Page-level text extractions
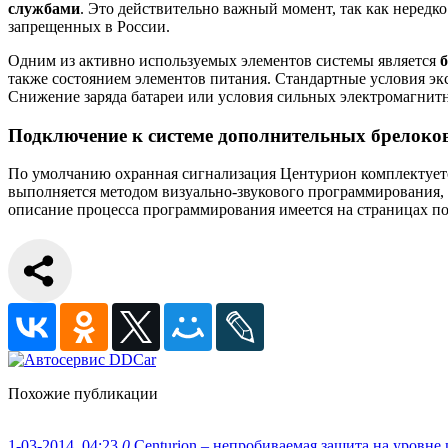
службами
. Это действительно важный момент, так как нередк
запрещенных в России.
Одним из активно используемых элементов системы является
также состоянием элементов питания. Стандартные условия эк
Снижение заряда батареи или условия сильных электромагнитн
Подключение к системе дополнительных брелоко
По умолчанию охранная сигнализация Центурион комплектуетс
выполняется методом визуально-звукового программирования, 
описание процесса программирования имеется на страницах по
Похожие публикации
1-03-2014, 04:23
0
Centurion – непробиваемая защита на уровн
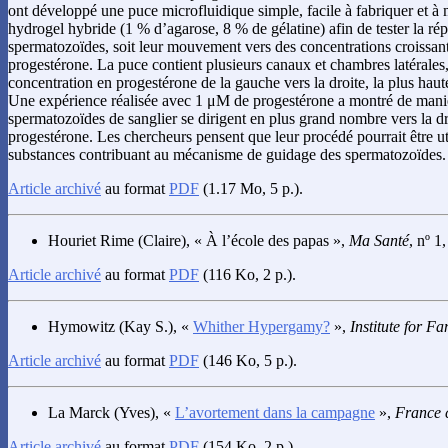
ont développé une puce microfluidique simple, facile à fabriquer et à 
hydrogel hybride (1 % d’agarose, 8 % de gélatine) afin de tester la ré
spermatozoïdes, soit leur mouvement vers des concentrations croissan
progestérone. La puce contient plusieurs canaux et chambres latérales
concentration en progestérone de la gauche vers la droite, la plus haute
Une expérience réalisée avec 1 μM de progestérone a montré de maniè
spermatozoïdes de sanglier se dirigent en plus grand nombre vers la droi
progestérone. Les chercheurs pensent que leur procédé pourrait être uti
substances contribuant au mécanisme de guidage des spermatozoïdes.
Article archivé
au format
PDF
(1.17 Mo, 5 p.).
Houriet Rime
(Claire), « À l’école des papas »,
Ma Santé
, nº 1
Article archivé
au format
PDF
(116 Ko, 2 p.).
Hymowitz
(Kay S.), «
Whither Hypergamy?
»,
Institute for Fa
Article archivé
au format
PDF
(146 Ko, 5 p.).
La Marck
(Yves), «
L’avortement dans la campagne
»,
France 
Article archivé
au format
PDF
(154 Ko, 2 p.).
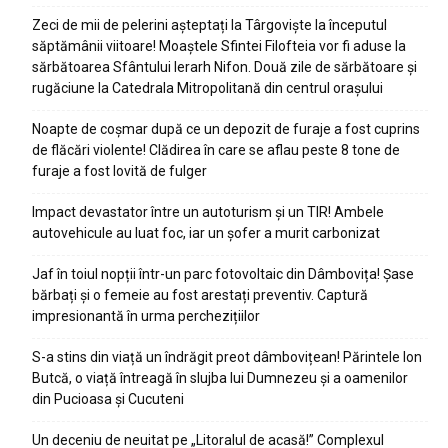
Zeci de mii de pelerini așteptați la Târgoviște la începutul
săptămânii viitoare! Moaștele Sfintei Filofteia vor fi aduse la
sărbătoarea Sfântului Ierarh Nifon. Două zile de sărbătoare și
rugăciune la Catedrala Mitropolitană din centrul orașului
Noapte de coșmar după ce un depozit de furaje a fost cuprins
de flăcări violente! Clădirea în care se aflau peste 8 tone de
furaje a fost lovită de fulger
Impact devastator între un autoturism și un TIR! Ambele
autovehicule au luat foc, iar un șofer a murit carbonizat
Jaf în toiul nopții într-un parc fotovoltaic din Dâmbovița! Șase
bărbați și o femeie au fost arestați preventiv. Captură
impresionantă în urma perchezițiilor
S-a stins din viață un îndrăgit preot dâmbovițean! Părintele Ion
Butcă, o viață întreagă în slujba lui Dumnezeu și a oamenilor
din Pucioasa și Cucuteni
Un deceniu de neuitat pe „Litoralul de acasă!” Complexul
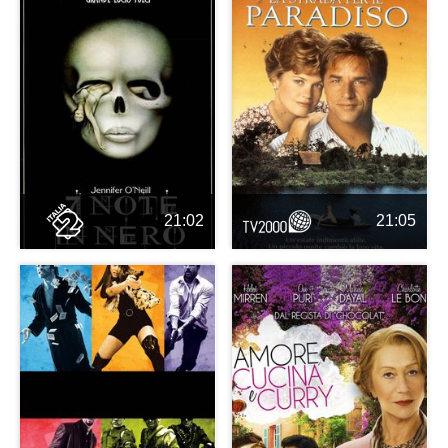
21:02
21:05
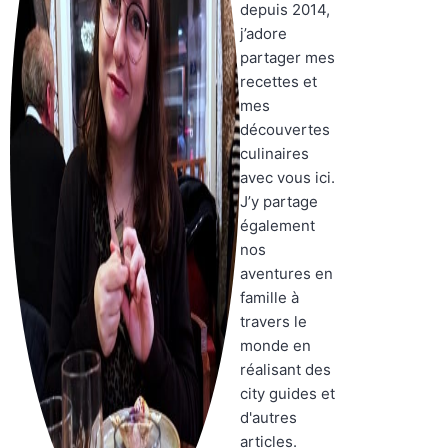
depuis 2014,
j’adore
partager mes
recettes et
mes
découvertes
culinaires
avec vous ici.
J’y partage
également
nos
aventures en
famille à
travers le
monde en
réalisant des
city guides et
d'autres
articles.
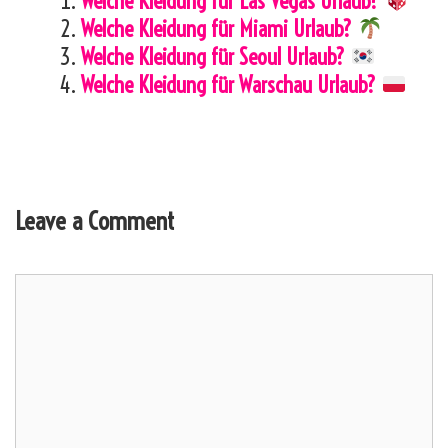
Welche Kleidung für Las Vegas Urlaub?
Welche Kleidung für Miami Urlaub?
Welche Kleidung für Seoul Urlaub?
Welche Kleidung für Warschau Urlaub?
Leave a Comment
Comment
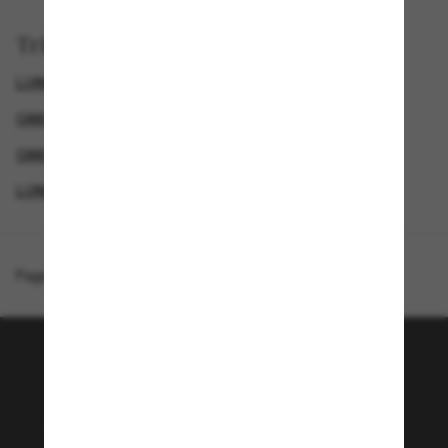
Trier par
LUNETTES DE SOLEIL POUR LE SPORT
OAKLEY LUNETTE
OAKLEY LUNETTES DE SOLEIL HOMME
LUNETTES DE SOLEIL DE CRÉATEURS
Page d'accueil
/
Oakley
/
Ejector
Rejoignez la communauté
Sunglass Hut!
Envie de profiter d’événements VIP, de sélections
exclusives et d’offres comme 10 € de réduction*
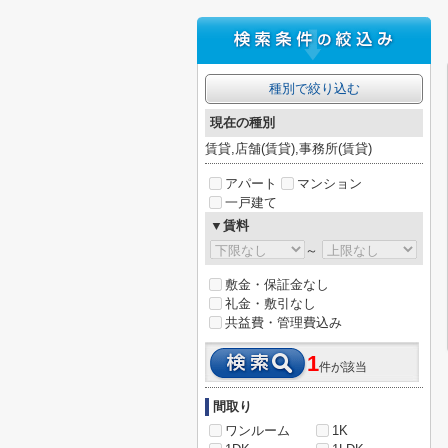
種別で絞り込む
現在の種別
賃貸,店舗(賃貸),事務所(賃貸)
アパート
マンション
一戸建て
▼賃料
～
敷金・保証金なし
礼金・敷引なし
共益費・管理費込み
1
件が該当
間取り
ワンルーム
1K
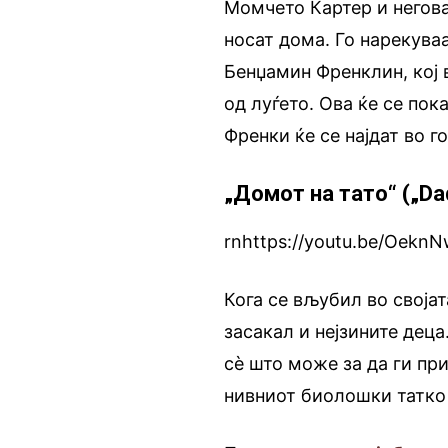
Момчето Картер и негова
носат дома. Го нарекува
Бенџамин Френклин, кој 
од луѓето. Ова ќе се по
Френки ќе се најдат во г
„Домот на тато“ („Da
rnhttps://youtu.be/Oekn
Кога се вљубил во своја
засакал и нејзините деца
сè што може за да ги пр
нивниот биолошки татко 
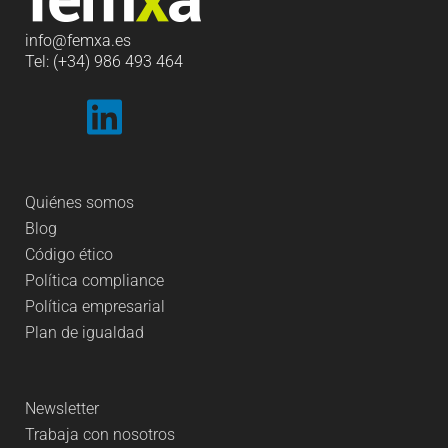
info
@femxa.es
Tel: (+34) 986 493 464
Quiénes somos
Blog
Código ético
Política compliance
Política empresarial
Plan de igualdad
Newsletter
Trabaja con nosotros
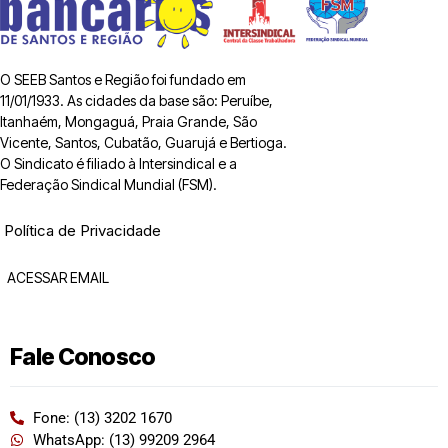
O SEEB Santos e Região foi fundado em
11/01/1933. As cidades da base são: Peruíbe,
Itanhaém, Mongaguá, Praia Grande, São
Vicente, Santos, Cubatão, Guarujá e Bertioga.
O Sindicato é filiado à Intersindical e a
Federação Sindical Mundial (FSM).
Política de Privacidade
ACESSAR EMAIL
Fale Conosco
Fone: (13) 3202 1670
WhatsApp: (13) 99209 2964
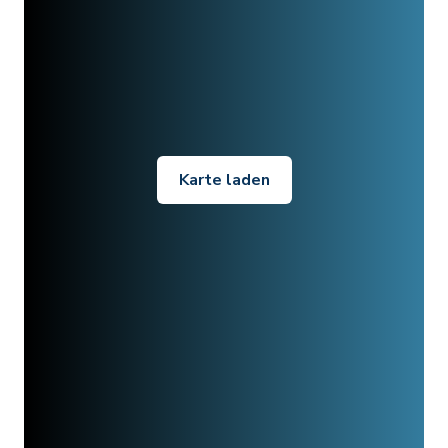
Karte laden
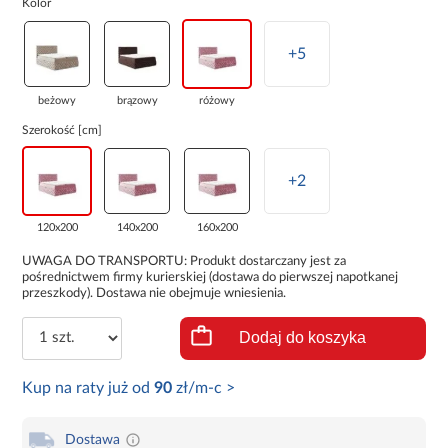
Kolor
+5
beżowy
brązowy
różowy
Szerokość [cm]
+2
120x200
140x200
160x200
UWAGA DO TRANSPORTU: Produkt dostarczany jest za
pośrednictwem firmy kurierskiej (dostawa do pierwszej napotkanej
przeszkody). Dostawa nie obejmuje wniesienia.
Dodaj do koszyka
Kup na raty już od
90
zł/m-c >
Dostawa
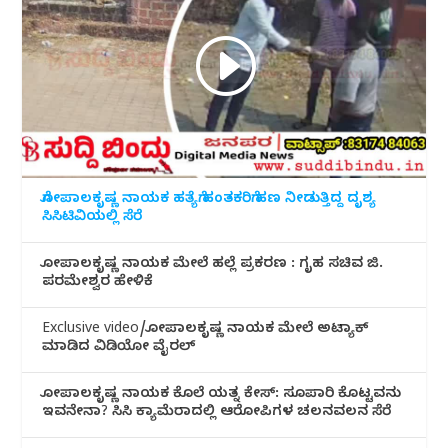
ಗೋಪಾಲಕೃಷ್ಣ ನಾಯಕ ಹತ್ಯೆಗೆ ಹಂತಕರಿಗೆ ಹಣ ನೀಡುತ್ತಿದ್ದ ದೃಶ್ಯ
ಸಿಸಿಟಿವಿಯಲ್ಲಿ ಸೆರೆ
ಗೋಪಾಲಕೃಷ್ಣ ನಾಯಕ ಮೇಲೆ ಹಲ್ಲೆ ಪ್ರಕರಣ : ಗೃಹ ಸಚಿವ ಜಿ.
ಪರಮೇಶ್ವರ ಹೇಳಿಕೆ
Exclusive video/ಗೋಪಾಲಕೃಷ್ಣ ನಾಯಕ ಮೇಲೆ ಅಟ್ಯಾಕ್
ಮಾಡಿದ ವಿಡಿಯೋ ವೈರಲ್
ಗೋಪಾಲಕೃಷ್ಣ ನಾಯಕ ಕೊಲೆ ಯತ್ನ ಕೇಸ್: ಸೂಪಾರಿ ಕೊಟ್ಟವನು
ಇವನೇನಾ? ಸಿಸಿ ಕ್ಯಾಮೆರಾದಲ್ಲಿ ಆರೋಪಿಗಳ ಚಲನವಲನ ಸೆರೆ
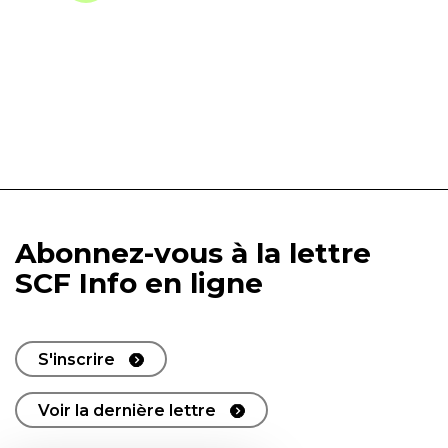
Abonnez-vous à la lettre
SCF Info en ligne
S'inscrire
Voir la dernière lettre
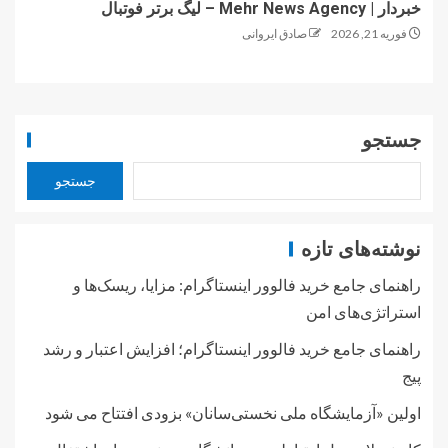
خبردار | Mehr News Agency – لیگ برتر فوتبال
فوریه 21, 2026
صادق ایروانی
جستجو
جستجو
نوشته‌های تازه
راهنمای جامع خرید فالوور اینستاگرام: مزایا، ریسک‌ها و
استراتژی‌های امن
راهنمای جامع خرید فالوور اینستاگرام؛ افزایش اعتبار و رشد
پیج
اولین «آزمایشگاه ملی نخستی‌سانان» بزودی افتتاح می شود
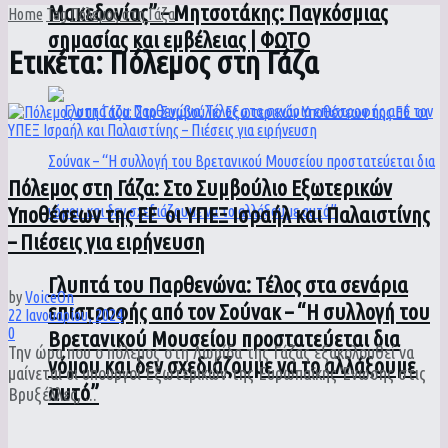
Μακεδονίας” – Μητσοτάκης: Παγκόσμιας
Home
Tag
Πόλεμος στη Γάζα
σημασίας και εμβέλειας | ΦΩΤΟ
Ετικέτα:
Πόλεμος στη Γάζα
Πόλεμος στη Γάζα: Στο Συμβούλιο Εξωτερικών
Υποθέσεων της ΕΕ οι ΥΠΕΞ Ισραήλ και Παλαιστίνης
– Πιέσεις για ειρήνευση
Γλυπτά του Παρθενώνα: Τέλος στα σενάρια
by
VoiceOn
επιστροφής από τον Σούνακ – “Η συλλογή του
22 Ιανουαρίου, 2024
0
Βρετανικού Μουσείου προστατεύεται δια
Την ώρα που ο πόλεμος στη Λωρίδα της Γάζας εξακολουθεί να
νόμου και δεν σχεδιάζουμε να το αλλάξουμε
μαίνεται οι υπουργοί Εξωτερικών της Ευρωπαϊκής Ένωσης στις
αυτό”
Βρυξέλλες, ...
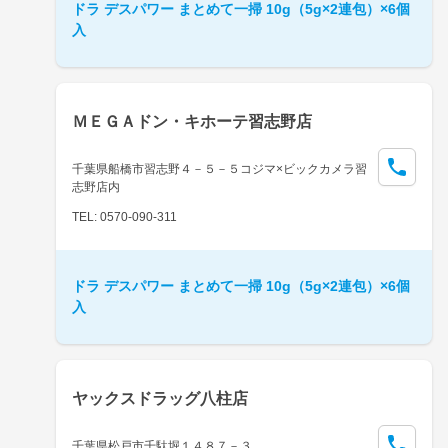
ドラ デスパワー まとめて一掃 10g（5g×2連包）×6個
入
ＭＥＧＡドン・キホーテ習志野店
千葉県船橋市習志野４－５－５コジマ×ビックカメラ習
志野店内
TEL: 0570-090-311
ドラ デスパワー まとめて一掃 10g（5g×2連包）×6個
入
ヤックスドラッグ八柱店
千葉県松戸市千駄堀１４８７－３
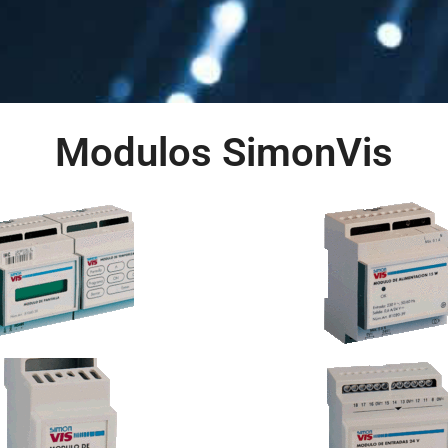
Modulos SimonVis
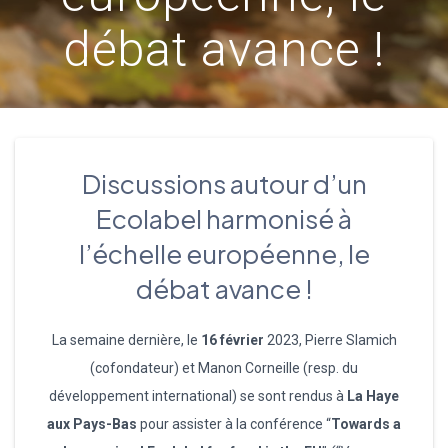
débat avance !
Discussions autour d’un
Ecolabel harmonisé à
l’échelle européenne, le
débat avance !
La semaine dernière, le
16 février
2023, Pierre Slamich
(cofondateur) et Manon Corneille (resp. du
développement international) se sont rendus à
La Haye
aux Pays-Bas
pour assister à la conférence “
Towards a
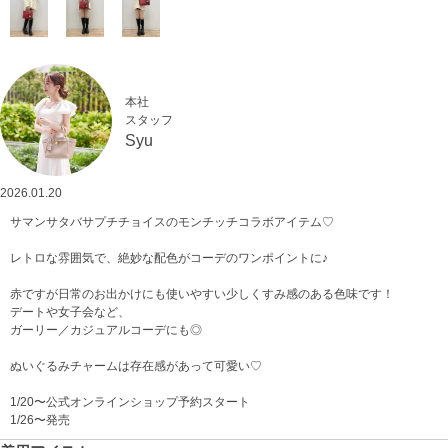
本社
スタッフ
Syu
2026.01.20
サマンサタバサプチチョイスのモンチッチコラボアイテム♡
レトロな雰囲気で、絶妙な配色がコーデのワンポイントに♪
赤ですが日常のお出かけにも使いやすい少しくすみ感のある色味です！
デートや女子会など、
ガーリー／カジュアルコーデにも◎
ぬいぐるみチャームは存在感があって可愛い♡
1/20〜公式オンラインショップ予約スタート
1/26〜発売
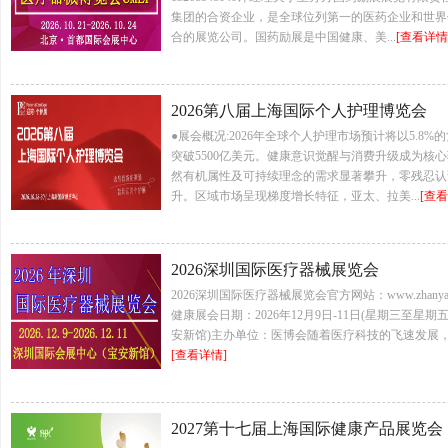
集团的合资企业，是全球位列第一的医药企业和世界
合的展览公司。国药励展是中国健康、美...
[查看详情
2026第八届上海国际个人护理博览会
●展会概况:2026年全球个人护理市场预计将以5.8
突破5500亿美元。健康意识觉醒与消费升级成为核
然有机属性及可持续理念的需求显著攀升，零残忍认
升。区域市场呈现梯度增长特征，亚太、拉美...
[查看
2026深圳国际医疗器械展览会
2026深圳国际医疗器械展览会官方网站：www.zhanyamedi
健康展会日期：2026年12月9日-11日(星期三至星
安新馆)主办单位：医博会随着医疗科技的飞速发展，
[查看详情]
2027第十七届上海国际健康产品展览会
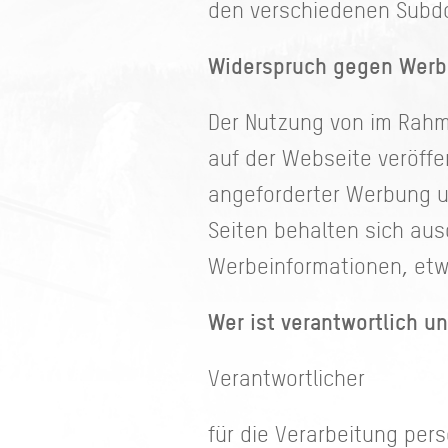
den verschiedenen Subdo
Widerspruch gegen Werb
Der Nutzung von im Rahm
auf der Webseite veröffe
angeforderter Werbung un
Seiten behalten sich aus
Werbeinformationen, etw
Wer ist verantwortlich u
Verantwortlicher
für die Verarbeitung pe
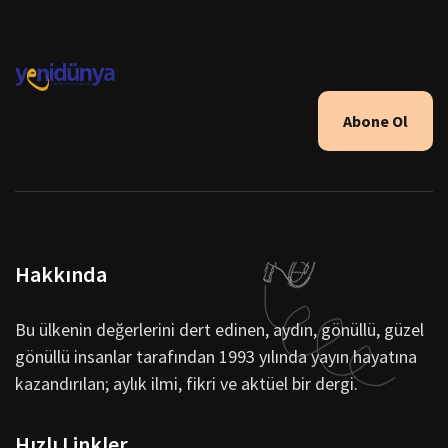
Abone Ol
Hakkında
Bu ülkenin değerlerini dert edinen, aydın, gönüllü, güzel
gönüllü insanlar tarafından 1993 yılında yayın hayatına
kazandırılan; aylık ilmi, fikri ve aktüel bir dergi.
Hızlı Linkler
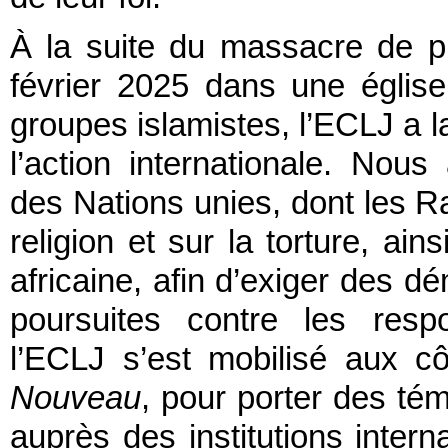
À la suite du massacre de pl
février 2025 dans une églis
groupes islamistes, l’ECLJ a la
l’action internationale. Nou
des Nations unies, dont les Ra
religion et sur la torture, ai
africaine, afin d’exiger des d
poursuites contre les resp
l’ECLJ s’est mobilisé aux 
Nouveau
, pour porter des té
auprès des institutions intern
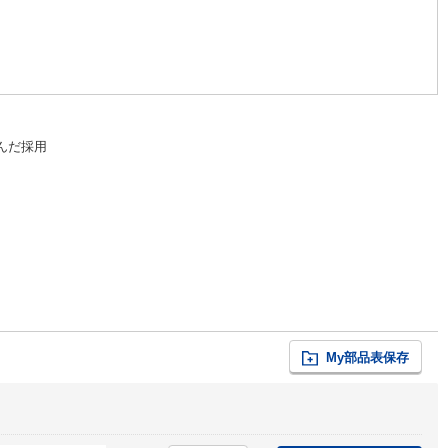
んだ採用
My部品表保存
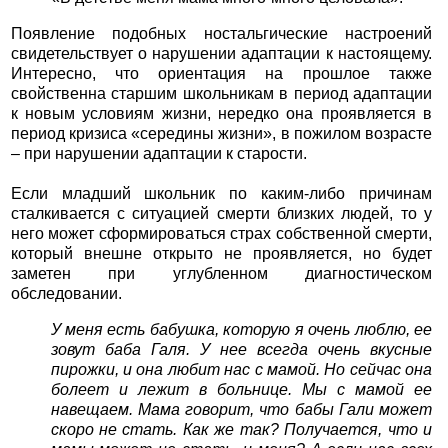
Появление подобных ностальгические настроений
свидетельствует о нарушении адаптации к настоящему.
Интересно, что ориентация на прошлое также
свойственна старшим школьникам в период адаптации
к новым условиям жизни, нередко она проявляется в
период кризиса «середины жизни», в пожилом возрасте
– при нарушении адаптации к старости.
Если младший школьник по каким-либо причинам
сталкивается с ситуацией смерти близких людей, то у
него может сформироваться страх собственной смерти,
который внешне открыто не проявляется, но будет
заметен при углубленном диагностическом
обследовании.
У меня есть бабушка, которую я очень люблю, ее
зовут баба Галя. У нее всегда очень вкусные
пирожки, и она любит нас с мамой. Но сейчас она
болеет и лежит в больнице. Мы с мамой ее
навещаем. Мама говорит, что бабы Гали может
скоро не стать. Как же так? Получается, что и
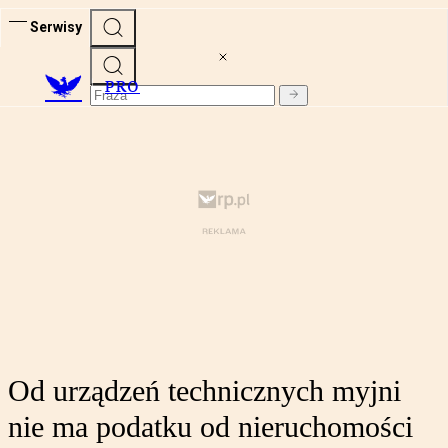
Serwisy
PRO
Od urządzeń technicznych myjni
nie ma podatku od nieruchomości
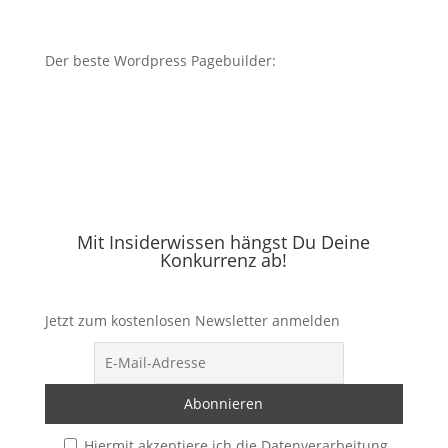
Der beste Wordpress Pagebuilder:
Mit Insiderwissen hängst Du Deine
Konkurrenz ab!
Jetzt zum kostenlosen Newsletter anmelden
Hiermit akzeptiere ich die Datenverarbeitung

Task statement: Please return a copy of each line in the entries that has the string "очень".

Reply:
У меня есть бабушка, которую я очень люблю, ее
зовут баба Галя. У нее всегда очень вкусные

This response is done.